Service’ Biographie ist eine Schmähschrift. Der Evening Standard vom 23. Oktober 2009 berichtete über eine Präsentation des Buches und zitierte Service mit folgender Formulierung: »Noch ist Leben in dem alten Kerl Trotzki – aber wenn der Eispickel nicht gereicht hat, ihn endgültig zu erledigen, habe ich das nun hoffentlich geschafft.«
In den zahllosen Polemiken gegen Trotzki hat stets auch seine Herkunft aus einer jüdischen Bauernfamilie eine prominente Rolle gespielt. Auch Service misst dieser Herkunft – die, seiner Meinung nach, Trotzki selbst allzu sehr heruntergespielt habe – große Bedeutung bei. Die Passagen, in denen er darauf zu sprechen kommt, haben einen befremdlichen Beiklang. Wir zitieren in deutscher Übersetzung nach der englischen Originalausgabe:2
• »Russische Antisemiten sahen in den Juden eine Rasse ohne patriotische Bindung an Russland. Als Trotzki Außenminister einer Regierung wurde, die mehr daran interessiert war, die Weltrevolution zu verbreiten als die Interessen des Landes zu verteidigen, entsprach er dem weit verbreiteten Stereotyp des ›jüdischen Problems‹. […] Nach Lage der Dinge war er schon zum berühmtesten Juden auf Erden geworden.
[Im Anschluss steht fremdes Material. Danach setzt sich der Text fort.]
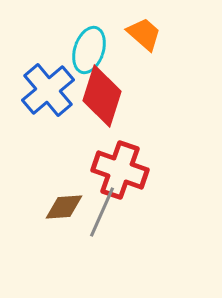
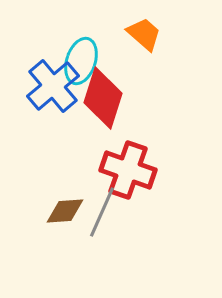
cyan ellipse: moved 8 px left, 11 px down
blue cross: moved 5 px right, 4 px up
red diamond: moved 1 px right, 2 px down
red cross: moved 8 px right
brown diamond: moved 1 px right, 4 px down
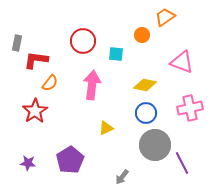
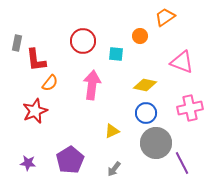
orange circle: moved 2 px left, 1 px down
red L-shape: rotated 105 degrees counterclockwise
red star: rotated 10 degrees clockwise
yellow triangle: moved 6 px right, 3 px down
gray circle: moved 1 px right, 2 px up
gray arrow: moved 8 px left, 8 px up
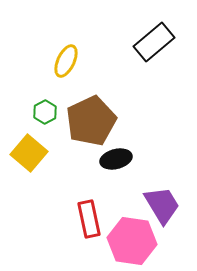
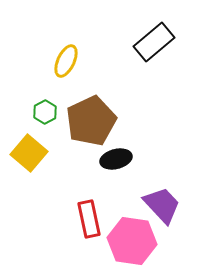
purple trapezoid: rotated 12 degrees counterclockwise
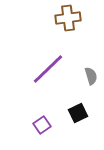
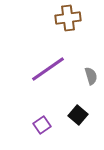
purple line: rotated 9 degrees clockwise
black square: moved 2 px down; rotated 24 degrees counterclockwise
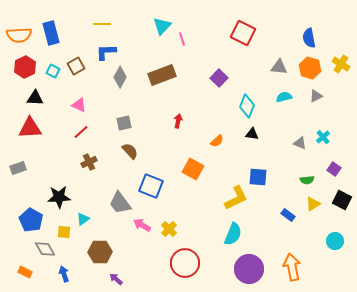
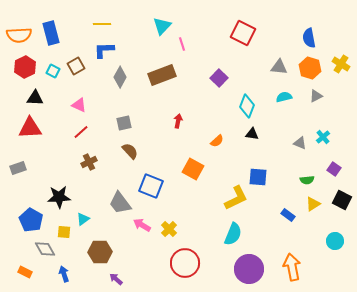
pink line at (182, 39): moved 5 px down
blue L-shape at (106, 52): moved 2 px left, 2 px up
Der Leiter des US-Amerikanischen Roten Kreuzes in Russland, Oberst Raymond Robins, brachte das mit charakteristischer Schärfe zum Ausdruck. Im Gespräch mit Bruce Lockhart, dem britischen Sondergesandten in Moskau, beschrieb er Trotzki wie folgt: Er sei zwar ›in vieler Hinsicht ein Mistkerl, zugleich aber der größte Jude seit Christus‹.« (S. 192)
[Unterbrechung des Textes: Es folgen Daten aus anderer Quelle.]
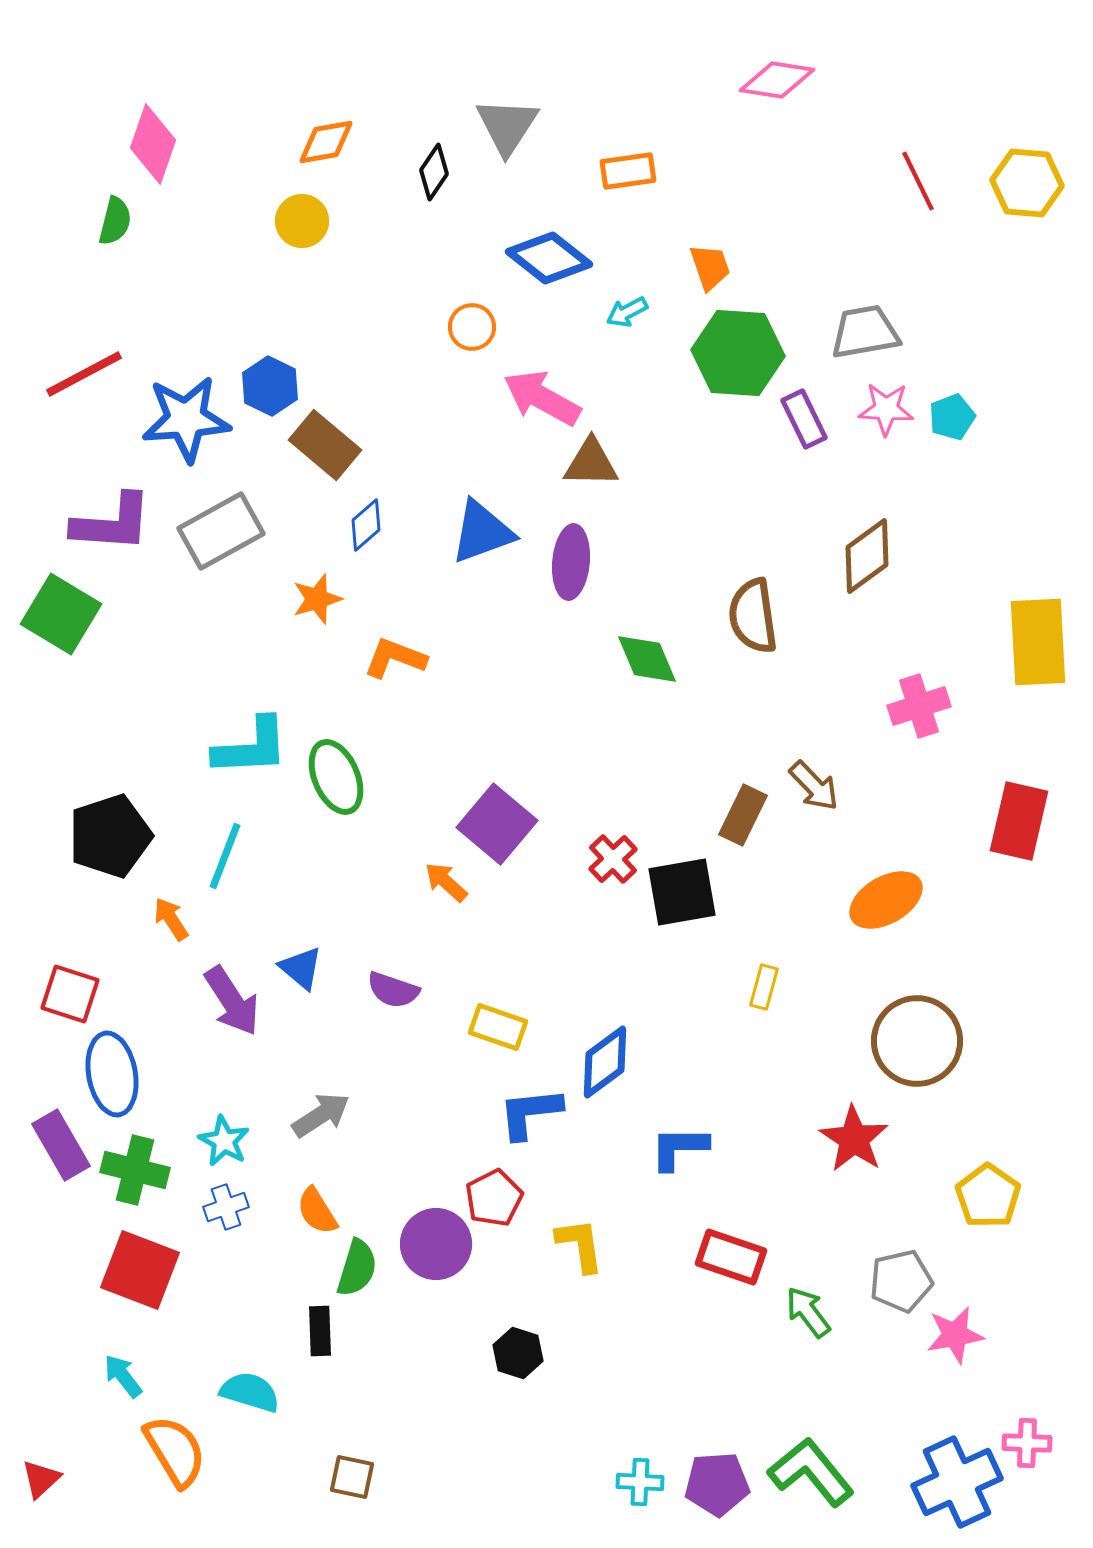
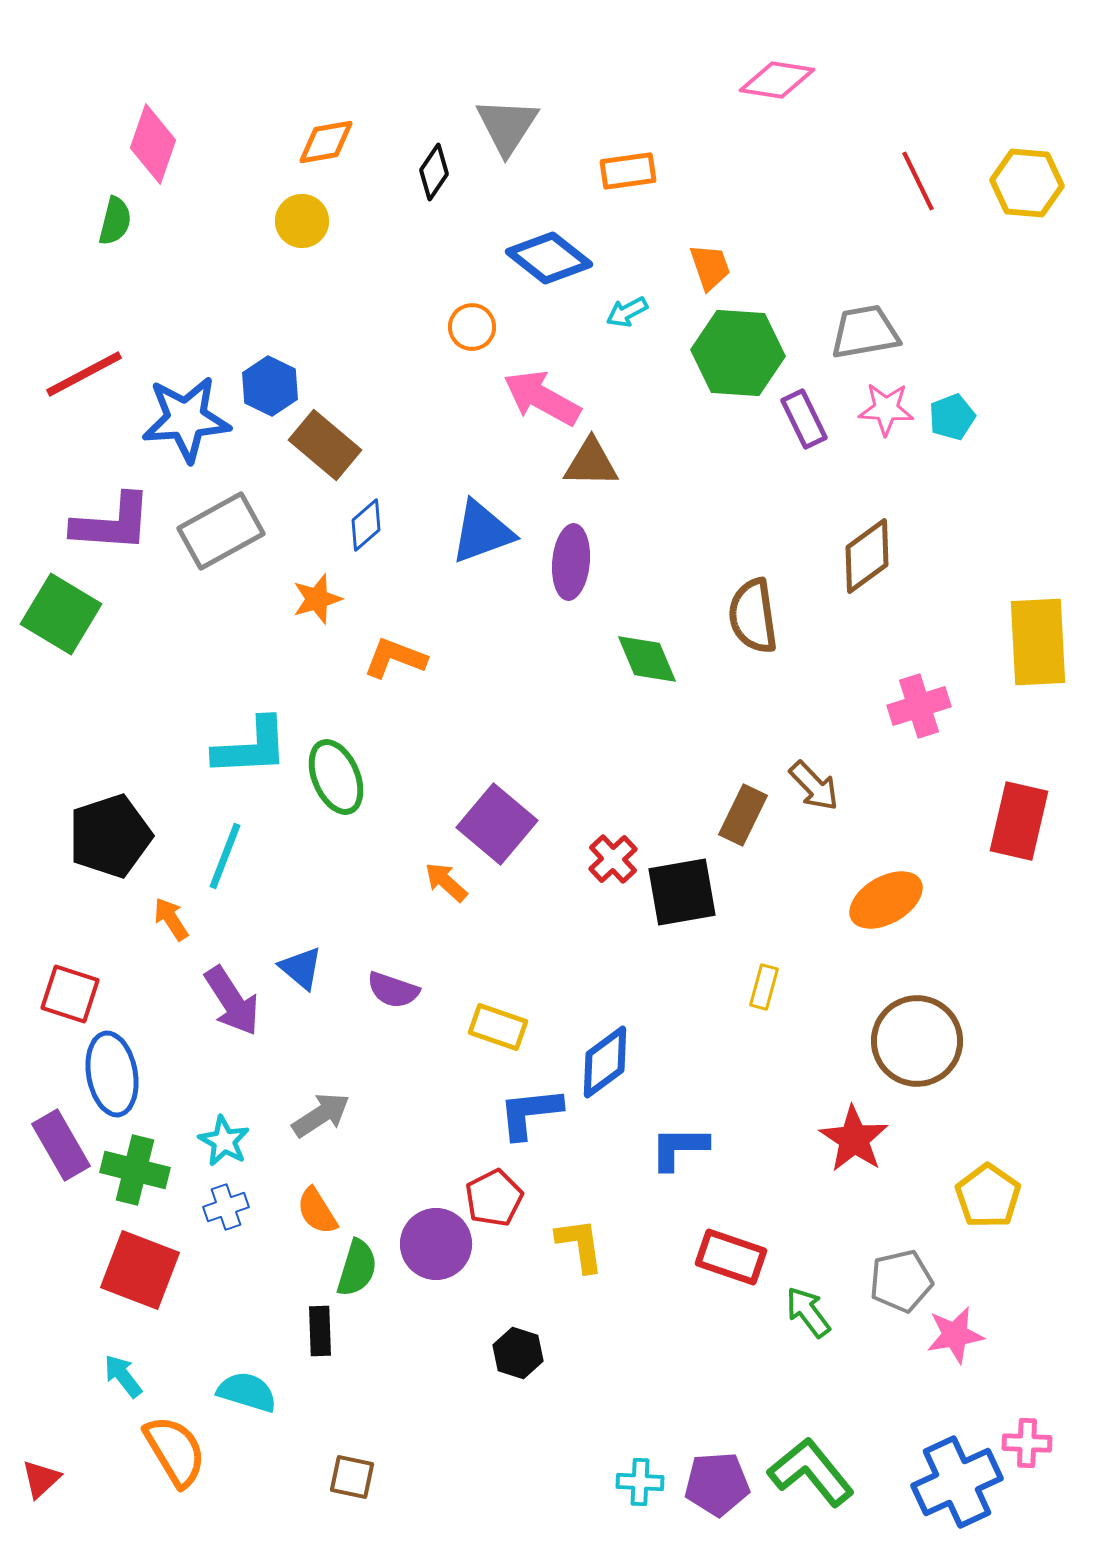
cyan semicircle at (250, 1392): moved 3 px left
• Trotzkis »Intelligenz war herausfordernd, und er brachte seine Meinungen unverblümt zum Ausdruck. Keiner konnte ihn einschüchtern. Trotzki verfügte über diese Eigenschaften in höherem Maße als die meisten anderen Juden, die sich von den Traditionen ihrer Religionsgemeinschaft und den Restriktionen, die ihnen das Zarenreich auferlegte, befreit hatten. […] Er war keineswegs der einzige Jude, der die Möglichkeiten seines Aufstiegs in der Öffentlichkeit zu schätzen wusste. Später wurden solche Juden zu einem Vorbild für jüdische Jugendliche in der kommunistischen Weltbewegung, die – wie Kommunisten aller Nationen – sich mit lauter Stimme und scharfer Feder zu Wort meldeten, ohne auf die Gefühle anderer Leute Rücksicht zu nehmen.« (S. 202)
• »Die Parteiführung galt weithin als eine jüdische Clique. […] Tatsächlich glaubte man allgemein, Juden beherrschten die bolschewistische Partei.« (S. 205)
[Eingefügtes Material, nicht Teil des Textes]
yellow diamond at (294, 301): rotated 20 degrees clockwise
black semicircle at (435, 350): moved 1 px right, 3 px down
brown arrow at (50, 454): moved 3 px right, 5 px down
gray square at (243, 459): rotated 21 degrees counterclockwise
• Robert Service glaubt auch – ohne jeden Beleg –, herausgefunden zu haben, dass Trotzkis Vorname ursprünglich nicht Lew (Leo), sondern »Leiba« gelautet habe, was Trotzki später verleugnet habe. [Unter die Abbildungen seines Buches hat er (Nr. 11) eine antisemitische Trotzki-Karikatur aufgenommen, die – so die originale Bild-Legende – den »Kriegs- und Marine-Kommissar Leiba Trotzky-Braunstein«, »den eigentlichen Diktator Rußlands« zeigt. Service’ Kommentar dazu: »In Wirklichkeit war seine Nase weder lang noch gebogen, und niemals ließ er es zu, dass sein Spitzbart struppig wurde oder sein Haar schlecht gekämmt war.«]
Wir denken, dass das Buch von Service in Ihrem hoch angesehenen Verlag fehlplatziert ist, und bitten Sie, Ihre Option noch einmal zu überdenken.
Wien, 30. Juli 2011
Universitäts-Professor für Soziologie i. R., Dr. Helmut Dahmer (Technische Universität Darmstadt)
Mannheim, 30. Juli 2011
Universitäts-Professor em. für Politische Wissenschaft und Zeitgeschichte, Dr. Dr. h. c. Hermann Weber (Universität Mannheim)
Weitere Unterzeichner:
Bernhard Bayerlein, Dozent an der Universität Köln und Forscher am Zentrum für Zeithistorische Forschung Potsdam;
Heiko Haumann, Professor em. für Osteuropäische Geschichte, Universität Basel;
Wladislaw Hedeler, Historiker und Publizist, Berlin;
Andrea Hurton, Historikerin und Publizistin, Wien;
Mario Kessler, Professor am Zentrum für Zeithistorische Forschung, Potsdam;
Hartmut Mehringer, Institut für Zeitgeschichte, Berlin;
Oskar Negt, Professor em. für Soziologie, Universität Hannover;
Hans Schafranek, Historiker und Publizist, Wien;
Prof. Oliver Rathkolb, Professor und Leiter des Instituts für Zeitgeschichte an der Universität Wien;
Prof. Peter Steinbach, Universität Mannheim, Leiter der Gedenkstätte Deutscher Widerstand, Berlin;
Reiner Tossdorf, Dozent an der Universität Mainz;
Rolf Wörsdörfer, Dozent an Technischen Universität Darmstadt.